Download PDF

Groupon’s Non-Standard Accounting Embarrassment Raises Need for More Transparency from IPOs

1 Star2 Stars3 Stars4 Stars5 Stars (No Ratings Yet)
Loading...
Post Views 0

In the new JOBS Act, a vaguely obscured provision would allow companies to sort out their differences with regulators, behind closed doors, before they go public.

This provision, which is part of the bill already passed by the Congress and which President Barrack Obama is expected to sign, would enable companies to submit top secret drafts of their initial-public-offering documents to the Securities and Exchange Commission before they file publicly.

Critics say that such a provision would allow a company like Groupon, which was in the news last year over differences with the SEC over the company’s accounting, to resolve its differences without coming in the public eye.

The provision is attracting even more attention following Groupon’s admission that ”it was revising fourth-quarter revenue downward and that it had a material weakness in its internal controls, the policies and procedures designed to avoid financial error.”

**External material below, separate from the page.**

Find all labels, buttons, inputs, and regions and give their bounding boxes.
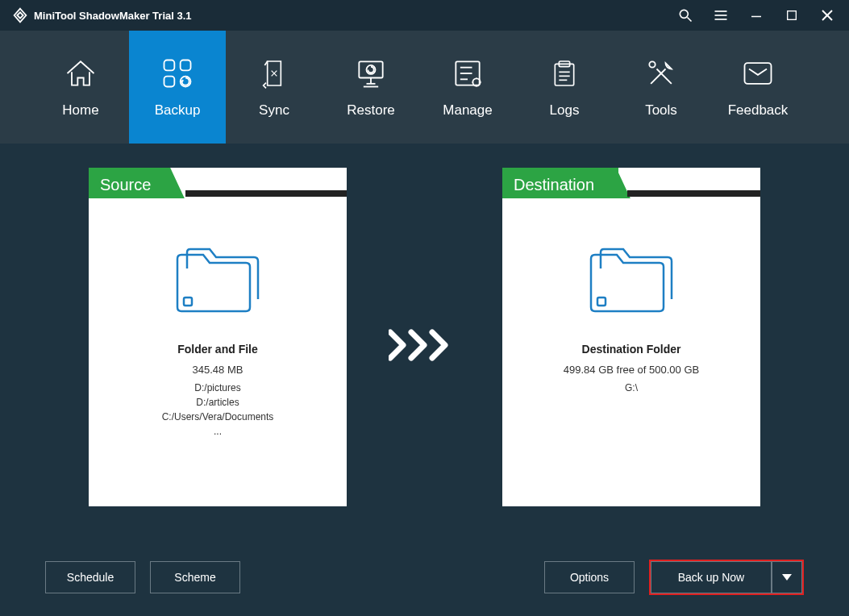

J. Edward Ketz, an associate professor of accounting at Penn State University said, “I find it amazing that Congress would allow any firm to work behind closed doors on any accounting or auditing issue,” humorously adding, “We learned a long time ago that sunshine is the best antiseptic.”

Advocates of the provision being investor-friendly and one that will ensure that inferior standard IPO’s are kept out of the market, insist that the provision’s intent is not that companies like Groupon, “duck investor scrutiny,” but that it is needed to help smaller companies.

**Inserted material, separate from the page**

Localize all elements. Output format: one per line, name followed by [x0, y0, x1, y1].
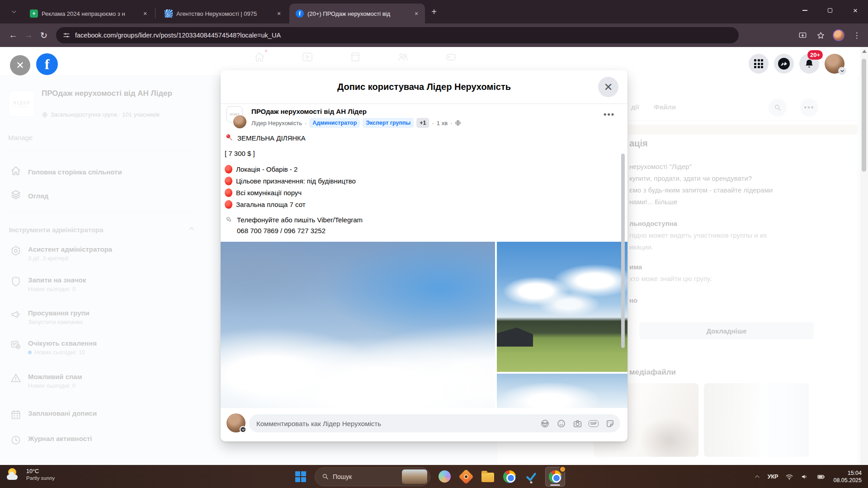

Kate Mitchell, who had chaired a task force that passed recommendations that made it simpler for companies to file publicly said, “Nothing’s under the radar. Nobody’s pulling anything over anyone’s eyes. “We don’t want poor-quality IPOs out there.”

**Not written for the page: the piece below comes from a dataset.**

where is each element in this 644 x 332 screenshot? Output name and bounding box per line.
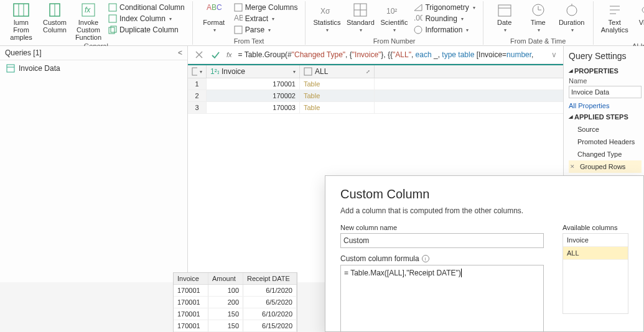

Task-force members admit that Groupon would have benefitted from this provision, but only before it filed to go public. Since then the company has gone beyond $1 billion in annual revenue and is not eligible to enjoy the bills protections.

Groupon, last November, had successfully pulled of one of the largest Internet IPO’s of the last ten years, putting the value of the company at more than $10 billion. However, the company has since been censured for its faulty financial mechanism. In its annual report, it admits that it has a “material weakness” in internal controls over its financial statement.

Herman Leung, an analyst at Susquehanna Financial Group says, “When you’re a public company, there’s a certain level of expectations for financial controls.”

In a filing with the U.S. Securities and Exchange Commission on Friday the company’s net loss for the fourth quarter was revised to $65.4 million. The company said, “In February, the company posted a net loss of $42.7 million, or 8 cents per share, on revenue of $506.5 million for the fourth quarter.”

The company said that it was looking into the effectiveness of its internal controls, adding, “The Company continues to implement process improvement initiatives and augment it’s staffing, and is expanding the accounting firm’s engagement scope to address the underlying causes of the material weakness.”

Groupon Chief Financial Officer Jason Child said, “We remain confident in the fundamentals of our business.”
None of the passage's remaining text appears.